Eggs are considered as food of high nutritional value for humans and are widely consumed worldwide.
Eggs are the excellent source of high-quality protein with good digestibility.
They are the major source of :
- Dietary cholesterol (~200 mg/ egg)
- Saturated (~1.5 g/ egg)
- Polyunsaturated (~0.7 g /egg)
- Monounsaturated (~1.9 g/ egg) fatty acids.
- An egg does not contain any fibre, and its carbohydrates content is low (0.7%).
- Eggs are rich in many essential nutrients (including choline, iron and vitamins A, D, B12, B1, and B2), minerals, and carotenoids.
- Eggs provide relatively low calories (70 calories per egg).
- Eggs are good food for humans due to its perfect balance and diversity of the nutrients.
But the primary concern is the role of egg consumption concerning increased blood cholesterol and increasing the risk for cardiovascular disease (CVD).
Most of the studies showed that there is no evidence of a significant association between dietary cholesterol with eggs and an increase in plasma cholesterol (1).

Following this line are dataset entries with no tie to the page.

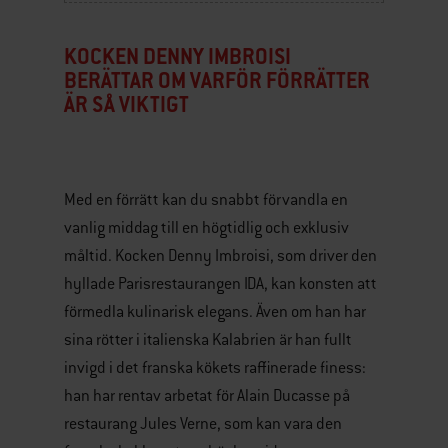
KOCKEN DENNY IMBROISI
BERÄTTAR OM VARFÖR FÖRRÄTTER
ÄR SÅ VIKTIGT
Med en förrätt kan du snabbt förvandla en
vanlig middag till en högtidlig och exklusiv
måltid. Kocken Denny Imbroisi, som driver den
hyllade Parisrestaurangen IDA, kan konsten att
förmedla kulinarisk elegans. Även om han har
sina rötter i italienska Kalabrien är han fullt
invigd i det franska kökets raffinerade finess:
han har rentav arbetat för Alain Ducasse på
restaurang Jules Verne, som kan vara den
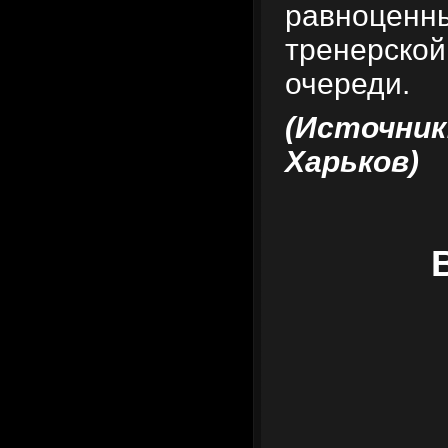
равноценны
тренерской
очереди.
(Источник:
Харьков)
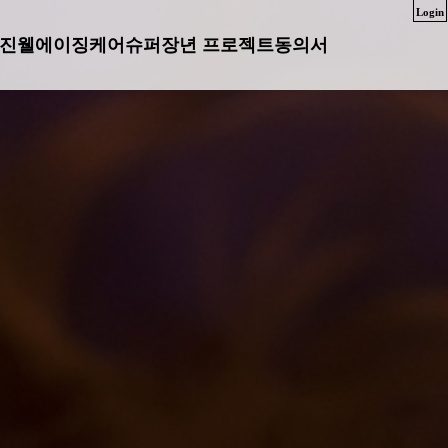
Login
진
웰에이징케어
슈퍼장년 프로젝트
동의서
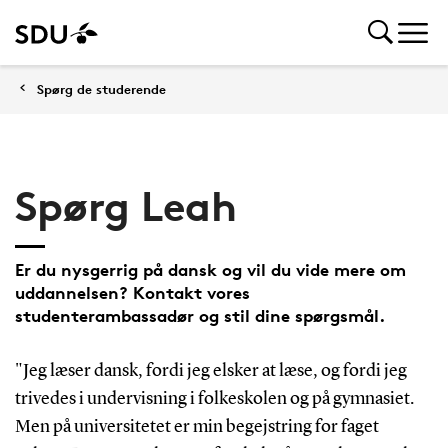
Spørg de studerende
Spørg Leah
Er du nysgerrig på dansk og vil du vide mere om
uddannelsen? Kontakt vores
studenterambassadør og stil dine spørgsmål.
"Jeg læser dansk, fordi jeg elsker at læse, og fordi jeg
trivedes i undervisning i folkeskolen og på gymnasiet.
Men på universitetet er min begejstring for faget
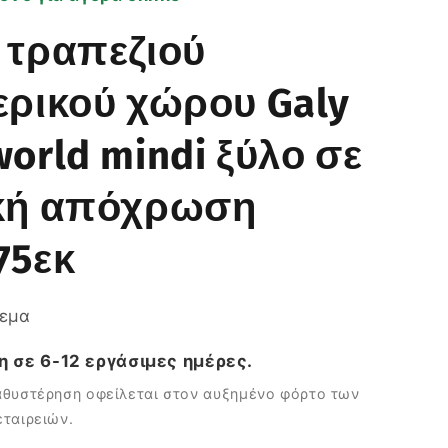
 τραπεζιού
ρικού χώρου Galy
orld mindi ξύλο σε
κή απόχρωση
75εκ
θεμα
 σε 6-12 εργάσιμες ημέρες.
θυστέρηση οφείλεται στον αυξημένο φόρτο των
ταιρειών.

But it depends on the individual. In some people who are hyper responders, the increase in blood cholesterol is high.
One of the recent studies showed that consumption of 6 to 12 eggs per week, along with a healthy diet did not increase heart disease in type 2 diabetes patients (2).
The Canadian Diabetes Association advise that people with diabetes may eat 2 eggs per day as part of a high-protein, low-saturated fat and energy-reduced diet (3).
The Australian National Heart Foundation suggests a maximum of 6 eggs/wk (4). The American Diabetes Association recommends that individuals with type 2 diabetes consume fewer than 300 mg per day of dietary cholesterol (5).
Remember, one egg contains approximately 200 mg of cholesterol.
So diabetic patients can eat one whole egg safely along with low saturated fat and overall calorie restriction and adequate fresh fruits and vegetables along with regular physical activity and maintenance of healthy body weight for the better health.